[[ Information provided open ]]

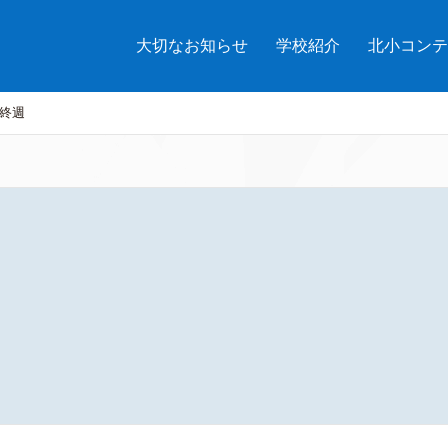
大切なお知らせ
学校紹介
北小コンテ
終週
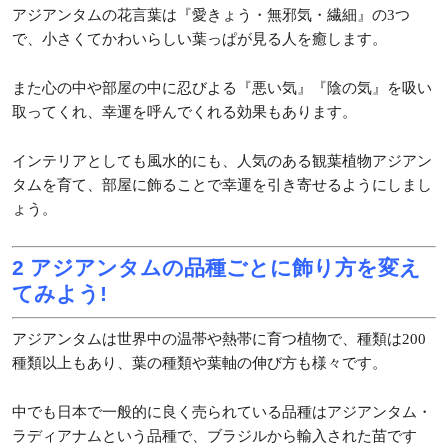
アジアンタムの花言葉は『愛きょう・無邪気・繊細』の3つ
で、小さくてかわいらしい葉っぱが見る人を癒します。
また心の中や部屋の中に忍びよる『悪い気』『陰の気』を吸い
取ってくれ、幸運を呼んでくれる効果もあります。
インテリアとしても風水的にも、人気のある観葉植物アジアン
タムを育て、部屋に飾ることで幸運を引き寄せるようにしまし
ょう。
2 アジアンタムの品種ごとに飾り方を変え
てみよう!
アジアンタムは世界中の温帯や熱帯に育つ植物で、種類は200
種類以上もあり、葉の種類や葉軸の伸び方も様々です。
中でも日本で一般的に良く売られている品種はアジアンタム・
ラディアナムという品種で、ブラジルから輸入された苗です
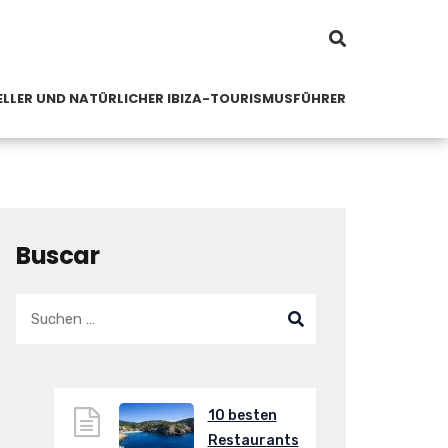
LLER UND NATÜRLICHER IBIZA-TOURISMUSFÜHRER
Buscar
10 besten
Restaurants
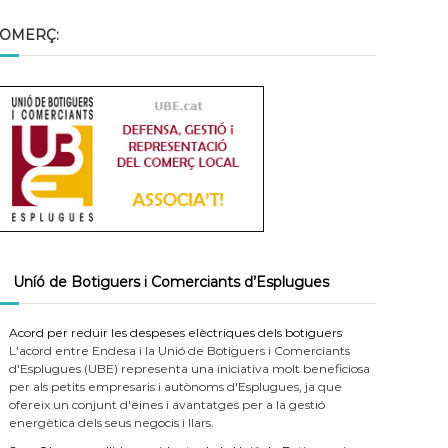
OMERÇ:
Uníó de Botiguers i Comerciants d’Esplugues
Acord per reduir les despeses elèctriques dels botiguers
L'acord entre Endesa i la Unió de Botiguers i Comerciants
d'Esplugues (UBE) representa una iniciativa molt beneficiosa
per als petits empresaris i autònoms d'Esplugues, ja que
ofereix un conjunt d'eines i avantatges per a la gestió
energètica dels seus negocis i llars.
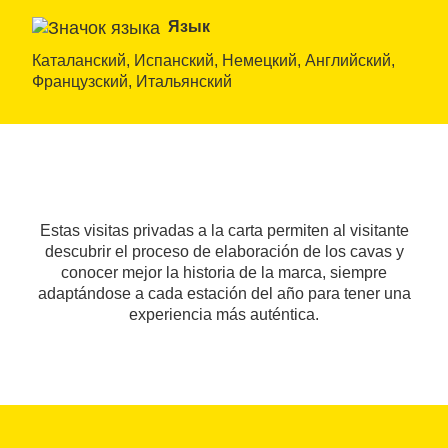
Язык
Каталанский, Испанский, Немецкий, Английский, 
Французский, Итальянский
Estas visitas privadas a la carta permiten al visitante
descubrir el proceso de elaboración de los cavas y
conocer mejor la historia de la marca, siempre
adaptándose a cada estación del año para tener una
experiencia más auténtica.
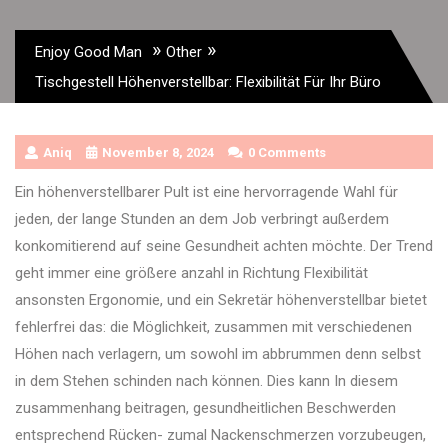
»
»
Enjoy Good Man
Other
Tischgestell Höhenverstellbar: Flexibilität Für Ihr Büro
Aniq
November 8, 2024
0 Comments
Ein höhenverstellbarer Pult ist eine hervorragende Wahl für
jeden, der lange Stunden an dem Job verbringt außerdem
konkomitierend auf seine Gesundheit achten möchte. Der Trend
geht immer eine größere anzahl in Richtung Flexibilität
ansonsten Ergonomie, und ein Sekretär höhenverstellbar bietet
fehlerfrei das: die Möglichkeit, zusammen mit verschiedenen
Höhen nach verlagern, um sowohl im abbrummen denn selbst
in dem Stehen schinden nach können. Dies kann In diesem
zusammenhang beitragen, gesundheitlichen Beschwerden
entsprechend Rücken- zumal Nackenschmerzen vorzubeugen,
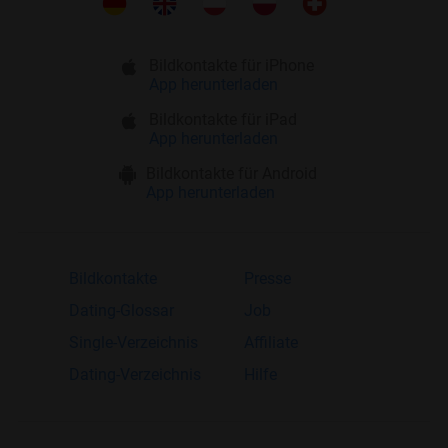
Bildkontakte für iPhone
App herunterladen
Bildkontakte für iPad
App herunterladen
Bildkontakte für Android
App herunterladen
Bildkontakte
Presse
Dating-Glossar
Job
Single-Verzeichnis
Affiliate
Dating-Verzeichnis
Hilfe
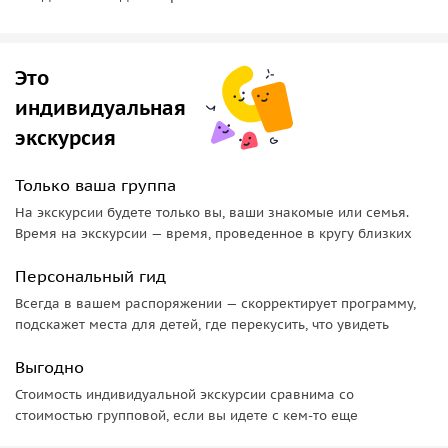
Природа: Бахчисарайские сфинксы, горные тропы и
живописные ущелья.
Это
В программе экскурсии предлагаем:
индивидуальная
• Пещерный город Чуфут-Кале
• Успенский пещерный монастырь;
экскурсия
• Свободное время на отдых в восточном кафе;
• Посещение Бахчисарайского Ханского дворца.
Только ваша группа
На экскурсии будете только вы, ваши знакомые или семья.
Время на экскурсии — время, проведенное в кругу близких
Персональный гид
Всегда в вашем распоряжении — скорректирует программу,
подскажет места для детей, где перекусить, что увидеть
Выгодно
Стоимость индивидуальной экскурсии сравнима со
стоимостью групповой, если вы идете с кем-то еще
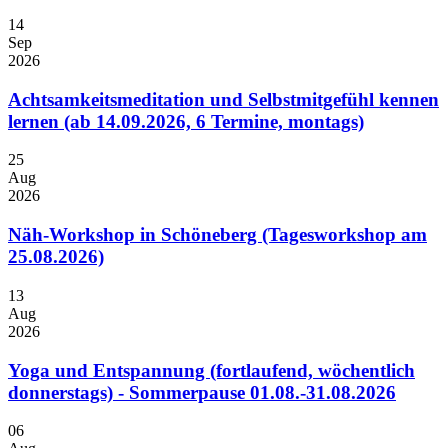
14
Sep
2026
Achtsamkeitsmeditation und Selbstmitgefühl kennen
lernen (ab 14.09.2026, 6 Termine, montags)
25
Aug
2026
Näh-Workshop in Schöneberg (Tagesworkshop am
25.08.2026)
13
Aug
2026
Yoga und Entspannung (fortlaufend, wöchentlich
donnerstags) - Sommerpause 01.08.-31.08.2026
06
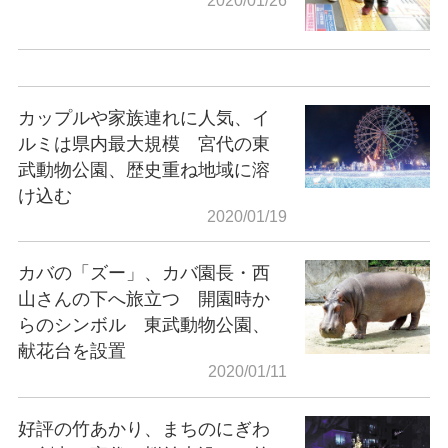
2020/01/26
カップルや家族連れに人気、イ
ルミは県内最大規模 宮代の東
武動物公園、歴史重ね地域に溶
け込む
2020/01/19
カバの「ズー」、カバ園長・西
山さんの下へ旅立つ 開園時か
らのシンボル 東武動物公園、
献花台を設置
2020/01/11
好評の竹あかり、まちのにぎわ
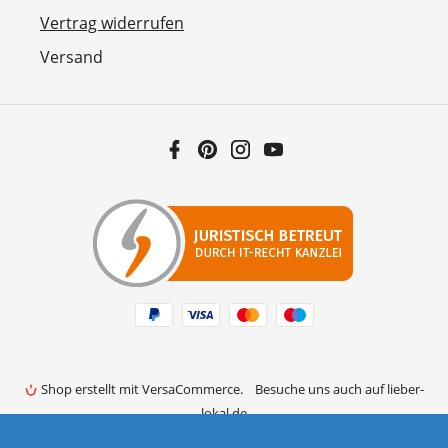
Vertrag widerrufen
Versand
Facebook
Pinterest
Instagram
YouTube
Zahlungsarten
Shop erstellt mit VersaCommerce.
Besuche uns auch auf lieber-
lokal.de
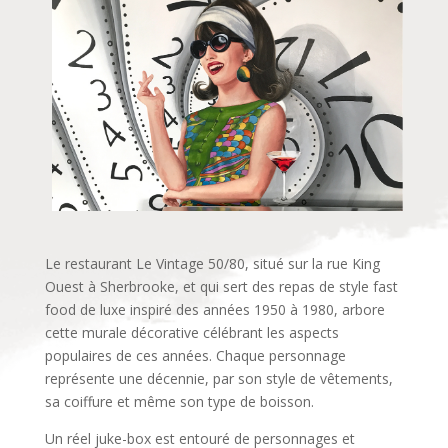
Le restaurant Le Vintage 50/80, situé sur la rue King
Ouest à Sherbrooke, et qui sert des repas de style fast
food de luxe inspiré des années 1950 à 1980, arbore
cette murale décorative célébrant les aspects
populaires de ces années. Chaque personnage
représente une décennie, par son style de vêtements,
sa coiffure et même son type de boisson.
Un réel juke-box est entouré de personnages et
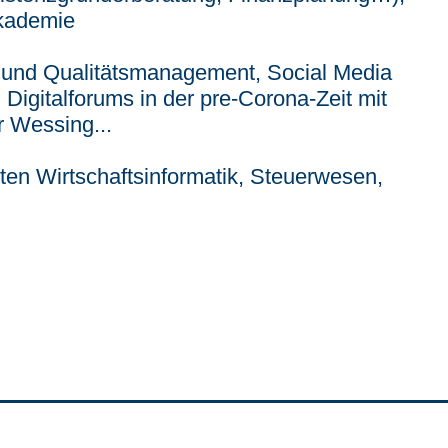
akademie
- und Qualitätsmanagement, Social Media
 Digitalforums in der pre-Corona-Zeit mit
r Wessing...
ten Wirtschaftsinformatik, Steuerwesen,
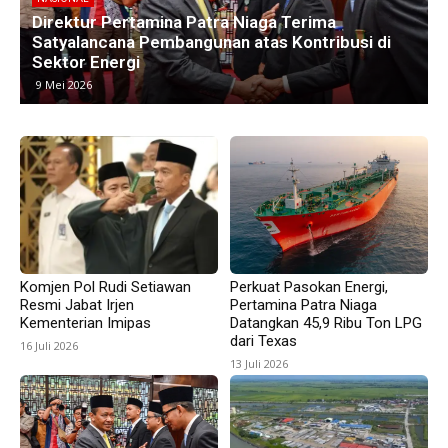
NASIONAL
Kawasan Industri di Timur Jakarta Menyusut,
M
Subang Jadi Harapan Baru Investor
8 Mei 2026
Komjen Pol Rudi Setiawan
Perkuat Pasokan Energi,
Resmi Jabat Irjen
Pertamina Patra Niaga
Kementerian Imipas
Datangkan 45,9 Ribu Ton LPG
dari Texas
16 Juli 2026
13 Juli 2026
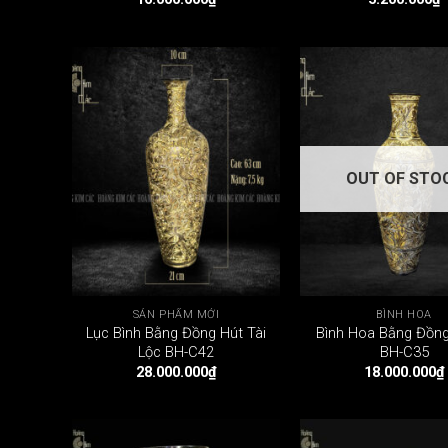
OUT OF STO
SẢN PHẨM MỚI
BÌNH HOA
Lục Bình Bằng Đồng Hút Tài
Bình Hoa Bằng Đồn
Lộc BH-C42
BH-C35
28.000.000
₫
18.000.000
₫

[[ Information provided closed ]]

• **What this task involves**
Every record gets retyped exactly; no picture goes into the copy.

• **Worked solution**
大切なお知らせ
学校紹介
北小コンテ
終週
アジアンタムの花言葉は『愛きょう・無邪気・繊細』の3つ
で、小さくてかわいらしい葉っぱが見る人を癒します。
また心の中や部屋の中に忍びよる『悪い気』『陰の気』を吸い
取ってくれ、幸運を呼んでくれる効果もあります。
インテリアとしても風水的にも、人気のある観葉植物アジアン
タムを育て、部屋に飾ることで幸運を引き寄せるようにしまし
ょう。
2 アジアンタムの品種ごとに飾り方を変え
てみよう!
アジアンタムは世界中の温帯や熱帯に育つ植物で、種類は200
種類以上もあり、葉の種類や葉軸の伸び方も様々です。
中でも日本で一般的に良く売られている品種はアジアンタム・
ラディアナムという品種で、ブラジルから輸入された苗です
LLER UND NATÜRLICHER IBIZA-TOURISMUSFÜHRER
Buscar
10 besten
Restaurants
OMERÇ:
Uníó de Botiguers i Comerciants d’Esplugues
Acord per reduir les despeses elèctriques dels botiguers
L'acord entre Endesa i la Unió de Botiguers i Comerciants
d'Esplugues (UBE) representa una iniciativa molt beneficiosa
per als petits empresaris i autònoms d'Esplugues, ja que
ofereix un conjunt d'eines i avantatges per a la gestió
energètica dels seus negocis i llars.
Язык
Каталанский, Испанский, Немецкий, Английский, 
Французский, Итальянский
Estas visitas privadas a la carta permiten al visitante
descubrir el proceso de elaboración de los cavas y
conocer mejor la historia de la marca, siempre
adaptándose a cada estación del año para tener una
experiencia más auténtica.
»
»
Enjoy Good Man
Other
Tischgestell Höhenverstellbar: Flexibilität Für Ihr Büro
Aniq
November 8, 2024
0 Comments
Ein höhenverstellbarer Pult ist eine hervorragende Wahl für
jeden, der lange Stunden an dem Job verbringt außerdem
konkomitierend auf seine Gesundheit achten möchte. Der Trend
geht immer eine größere anzahl in Richtung Flexibilität
ansonsten Ergonomie, und ein Sekretär höhenverstellbar bietet
fehlerfrei das: die Möglichkeit, zusammen mit verschiedenen
Höhen nach verlagern, um sowohl im abbrummen denn selbst
in dem Stehen schinden nach können. Dies kann In diesem
zusammenhang beitragen, gesundheitlichen Beschwerden
entsprechend Rücken- zumal Nackenschmerzen vorzubeugen,
Bildkontakte für iPhone
App herunterladen
Bildkontakte für iPad
App herunterladen
Bildkontakte für Android
App herunterladen
Bildkontakte
Presse
Dating-Glossar
Job
Single-Verzeichnis
Affiliate
Dating-Verzeichnis
Hilfe
Природа: Бахчисарайские сфинксы, горные тропы и
живописные ущелья.
Это
В программе экскурсии предлагаем:
индивидуальная
• Пещерный город Чуфут-Кале
• Успенский пещерный монастырь;
экскурсия
• Свободное время на отдых в восточном кафе;
• Посещение Бахчисарайского Ханского дворца.
Только ваша группа
На экскурсии будете только вы, ваши знакомые или семья.
Время на экскурсии — время, проведенное в кругу близких
Персональный гид
Всегда в вашем распоряжении — скорректирует программу,
подскажет места для детей, где перекусить, что увидеть
Выгодно
Стоимость индивидуальной экскурсии сравнима со
стоимостью групповой, если вы идете с кем-то еще
14
Sep
2026
Achtsamkeitsmeditation und Selbstmitgefühl kennen
lernen (ab 14.09.2026, 6 Termine, montags)
25
Aug
2026
Näh-Workshop in Schöneberg (Tagesworkshop am
25.08.2026)
13
Aug
2026
Yoga und Entspannung (fortlaufend, wöchentlich
donnerstags) - Sommerpause 01.08.-31.08.2026
06
2020/01/26
カップルや家族連れに人気、イ
ルミは県内最大規模 宮代の東
武動物公園、歴史重ね地域に溶
け込む
2020/01/19
カバの「ズー」、カバ園長・西
山さんの下へ旅立つ 開園時か
らのシンボル 東武動物公園、
献花台を設置
2020/01/11
好評の竹あかり、まちのにぎわ
Vertrag widerrufen
Versand
Facebook
Pinterest
Instagram
YouTube
Zahlungsarten
Shop erstellt mit VersaCommerce.
Besuche uns auch auf lieber-
lokal.de
Le restaurant Le Vintage 50/80, situé sur la rue King
Ouest à Sherbrooke, et qui sert des repas de style fast
food de luxe inspiré des années 1950 à 1980, arbore
cette murale décorative célébrant les aspects
populaires de ces années. Chaque personnage
représente une décennie, par son style de vêtements,
sa coiffure et même son type de boisson.
Un réel juke-box est entouré de personnages et
akademie
- und Qualitätsmanagement, Social Media
 Digitalforums in der pre-Corona-Zeit mit
r Wessing...
ten Wirtschaftsinformatik, Steuerwesen,
NASIONAL
Kawasan Industri di Timur Jakarta Menyusut,
M
Subang Jadi Harapan Baru Investor
8 Mei 2026
Komjen Pol Rudi Setiawan
Perkuat Pasokan Energi,
Resmi Jabat Irjen
Pertamina Patra Niaga
Kementerian Imipas
Datangkan 45,9 Ribu Ton LPG
dari Texas
16 Juli 2026
13 Juli 2026
OUT OF STO
SẢN PHẨM MỚI
BÌNH HOA
Lục Bình Bằng Đồng Hút Tài
Bình Hoa Bằng Đồn
Lộc BH-C42
BH-C35
28.000.000
₫
18.000.000
₫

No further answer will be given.